Friday, May 11, 2007


Matthew Freeman is a writer, a blogger, a lover, a fighter, a graduate of the Sorbonne, a smoker, a joker, a midnight toker, a member of the American Enterprise Institute, and a blogger. He performs in his own Pretentious Festival show, Interview With the Author (directed by Kyle Ancowitz and produced by Blue Coyote Theatre Group), which opens on June 3rd. Here's what he has to say.

What exactly makes your show so damn pretentious anyway?
Because it is about Matthew Freeman, who you've never heard of, and how important he is. That last part is true.

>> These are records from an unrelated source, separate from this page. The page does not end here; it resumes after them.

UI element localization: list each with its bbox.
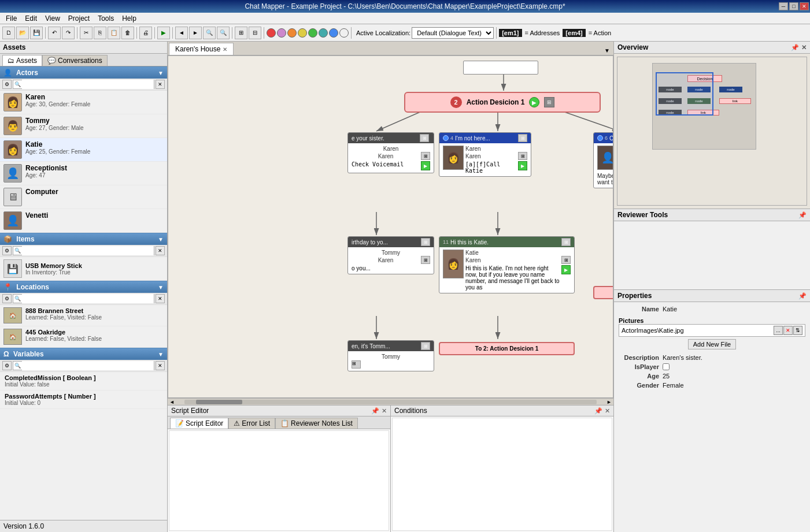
close-button[interactable]: ✕ (800, 2, 809, 10)
variables-add-btn[interactable]: ⚙ (2, 361, 12, 370)
variables-section-header[interactable]: Ω Variables ▼ (0, 348, 167, 360)
tb-grid-btn[interactable]: ⊞ (235, 27, 247, 39)
script-editor-close[interactable]: ✕ (382, 407, 387, 415)
tab-assets[interactable]: 🗂Assets (2, 55, 42, 66)
dialogue-node-4[interactable]: 4 I'm not here... ⊞ 👩 Karen Karen (439, 132, 531, 177)
items-search-input[interactable] (22, 246, 154, 255)
scroll-thumb[interactable] (196, 400, 242, 404)
prop-delete-file-btn[interactable]: ✕ (783, 326, 793, 335)
prop-add-file-btn[interactable]: Add New File (688, 339, 736, 349)
menu-edit[interactable]: Edit (21, 14, 40, 23)
minimize-button[interactable]: ─ (779, 2, 788, 10)
scroll-right-btn[interactable]: ► (605, 399, 613, 405)
menu-tools[interactable]: Tools (94, 14, 117, 23)
tb-new-btn[interactable]: 🗋 (2, 27, 15, 39)
locations-clear-btn[interactable]: ✕ (156, 294, 165, 303)
tb-color-orange[interactable] (287, 28, 297, 38)
decision-link-btn[interactable]: ⊞ (544, 97, 554, 107)
menu-file[interactable]: File (2, 14, 20, 23)
tb-color-teal[interactable] (319, 28, 328, 38)
actor-item-katie[interactable]: 👩 Katie Age: 25, Gender: Female (0, 138, 167, 162)
node11-ctrl2[interactable]: ⊞ (561, 256, 571, 264)
tb-color-yellow[interactable] (298, 28, 307, 38)
canvas-tab-karens-house[interactable]: Karen's House ✕ (169, 43, 234, 55)
menu-project[interactable]: Project (65, 14, 93, 23)
node10-ctrl[interactable]: ⊞ (421, 238, 430, 246)
canvas-scrollbar[interactable]: ◄ ► (168, 398, 613, 405)
actors-search-input[interactable] (22, 80, 154, 89)
scroll-left-btn[interactable]: ◄ (168, 399, 176, 405)
items-clear-btn[interactable]: ✕ (156, 246, 165, 255)
tb-color-pink[interactable] (277, 28, 286, 38)
locations-collapse-arrow[interactable]: ▼ (158, 284, 164, 291)
node11-play-btn[interactable]: ▶ (561, 265, 571, 274)
conditions-close[interactable]: ✕ (605, 407, 610, 415)
menu-help[interactable]: Help (119, 14, 140, 23)
overview-minimap[interactable]: Decision node node node node node link n… (614, 54, 810, 209)
actor-item-venetti[interactable]: 👤 Venetti (0, 209, 167, 233)
tb-color-blue[interactable] (329, 28, 338, 38)
variables-clear-btn[interactable]: ✕ (156, 361, 165, 370)
actors-section-header[interactable]: 👤 Actors ▼ (0, 66, 167, 79)
tb-fwd-btn[interactable]: ► (189, 27, 202, 39)
localization-select[interactable]: Default (Dialogue Text) (412, 27, 494, 39)
actors-clear-btn[interactable]: ✕ (156, 80, 165, 89)
node3-ctrl1[interactable]: ⊞ (420, 134, 429, 142)
tb-color-green[interactable] (308, 28, 317, 38)
location-445[interactable]: 🏠 445 Oakridge Learned: False, Visited: … (0, 326, 167, 348)
tab-error-list[interactable]: ⚠ Error List (228, 418, 275, 429)
node10-cont-ctrl[interactable]: ⊞ (421, 342, 430, 350)
item-usb[interactable]: 💾 USB Memory Stick In Inventory: True (0, 257, 167, 281)
locations-add-btn[interactable]: ⚙ (2, 294, 12, 303)
tb-color-red[interactable] (267, 28, 276, 38)
reviewer-pin[interactable]: 📌 (798, 211, 807, 219)
tb-undo-btn[interactable]: ↶ (48, 27, 61, 39)
variable-completedmission[interactable]: CompletedMission [ Boolean ] Initial Val… (0, 372, 167, 390)
properties-pin[interactable]: 📌 (798, 292, 807, 300)
prop-isplayer-checkbox[interactable] (663, 363, 670, 370)
tb-copy-btn[interactable]: ⎘ (94, 27, 106, 39)
actor-item-computer[interactable]: 🖥 Computer (0, 185, 167, 209)
maximize-button[interactable]: □ (789, 2, 798, 10)
tb-cut-btn[interactable]: ✂ (80, 27, 93, 39)
locations-section-header[interactable]: 📍 Locations ▼ (0, 281, 167, 293)
tb-print-btn[interactable]: 🖨 (139, 27, 152, 39)
tb-play-btn[interactable]: ▶ (157, 27, 170, 39)
node11-ctrl[interactable]: ⊞ (561, 238, 571, 246)
tb-layout-btn[interactable]: ⊟ (249, 27, 261, 39)
tb-paste-btn[interactable]: 📋 (108, 27, 120, 39)
tab-script-editor[interactable]: 📝 Script Editor (170, 418, 228, 429)
node3-play-btn[interactable]: ▶ (421, 161, 430, 170)
link-node-1[interactable]: To 2: Action Desicion 1 (593, 286, 613, 299)
actor-item-tommy[interactable]: 👨 Tommy Age: 27, Gender: Male (0, 114, 167, 138)
prop-file-input[interactable] (622, 327, 772, 334)
prop-file-arrows-btn[interactable]: ⇅ (793, 326, 802, 335)
node3-ctrl2[interactable]: ⊞ (421, 152, 430, 160)
tab-close-btn[interactable]: ✕ (223, 46, 227, 53)
conditions-pin[interactable]: 📌 (594, 407, 602, 415)
decision-green-btn[interactable]: ▶ (529, 97, 539, 107)
variable-passwordattempts[interactable]: PasswordAttempts [ Number ] Initial Valu… (0, 390, 167, 409)
script-editor-pin[interactable]: 📌 (371, 407, 379, 415)
tb-redo-btn[interactable]: ↷ (62, 27, 75, 39)
tb-color-white[interactable] (339, 28, 349, 38)
tb-save-btn[interactable]: 💾 (30, 27, 43, 39)
locations-search-input[interactable] (22, 294, 154, 303)
decision-node-2[interactable]: 2 Action Desicion 1 ▶ ⊞ (404, 92, 601, 113)
tb-delete-btn[interactable]: 🗑 (121, 27, 134, 39)
dialogue-node-11[interactable]: 11 Hi this is Katie. ⊞ 👩 Katie Karen (439, 236, 575, 293)
prop-browse-btn[interactable]: ... (774, 326, 783, 335)
items-section-header[interactable]: 📦 Items ▼ (0, 233, 167, 245)
tab-reviewer-notes[interactable]: 📋 Reviewer Notes List (275, 418, 358, 429)
overview-pin[interactable]: 📌 (791, 44, 799, 51)
tab-conversations[interactable]: 💬Conversations (42, 55, 108, 66)
tb-zoom-out-btn[interactable]: 🔍 (217, 27, 230, 39)
tab-dropdown-btn[interactable]: ▼ (602, 46, 612, 55)
dialogue-node-10[interactable]: irthday to yo... ⊞ Tommy Karen ⊞ o you..… (347, 236, 434, 274)
tb-back-btn[interactable]: ◄ (175, 27, 188, 39)
items-collapse-arrow[interactable]: ▼ (158, 236, 164, 243)
dialogue-node-3[interactable]: e your sister. ⊞ Karen Karen ⊞ Check Voi… (347, 132, 434, 173)
actors-add-btn[interactable]: ⚙ (2, 80, 12, 89)
actor-item-receptionist[interactable]: 👤 Receptionist Age: 47 (0, 162, 167, 185)
items-add-btn[interactable]: ⚙ (2, 246, 12, 255)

Name some obscure influences on your work – extra points for unpronounceability.
The Sophetic Dialectic of Post Partumnus. Post Partumnus was a philosophist, whose bones are currently dated at having been living bones in or around 405 BC. He wrote: "Sophocles' work makes me piss my pants. He is whimsical and I prefer whimsy to other forms of humor." He wrote this in Greek. He also wrote stuff about the Peloponnesian War, and man, those words were something. He also was the first male Greek to carry a male child to term in his man-womb. The baby did not survive, but Post Partumnus's name lives on.

The late Roland Barthes once wrote "For the theatre one needs long arms; it is better to have them too long than too short. An artiste with short arms can never, never make a fine gesture." Explicate.
Barthes! You cad! Get this man another Scotch. Neat, you imbecile! This is Roland Barthes!

In what ways do you plan on alienating your audience? Cite an intentionally opaque or confusing moment within your production.
I tend to explain to the audience, in every instant, exactly what is happening on the stage so they do not miss any of my literary allusions and brilliantly fractured narratives. In this way, they shall be taught what a play is. If this doesn't alienate them, then the only response left to them is gratefulness.

Which other Pretentious Festival show will you declare as your sworn ideological enemy, and why?

Please give us the gist of the acceptance speech you would use were you to win one of our Pretentious Awards.
"Members of the Brick Theater... I accept this Award on behalf of the Working Class, who cannot speak for themselves; and my parents, who should never have gotten divorced."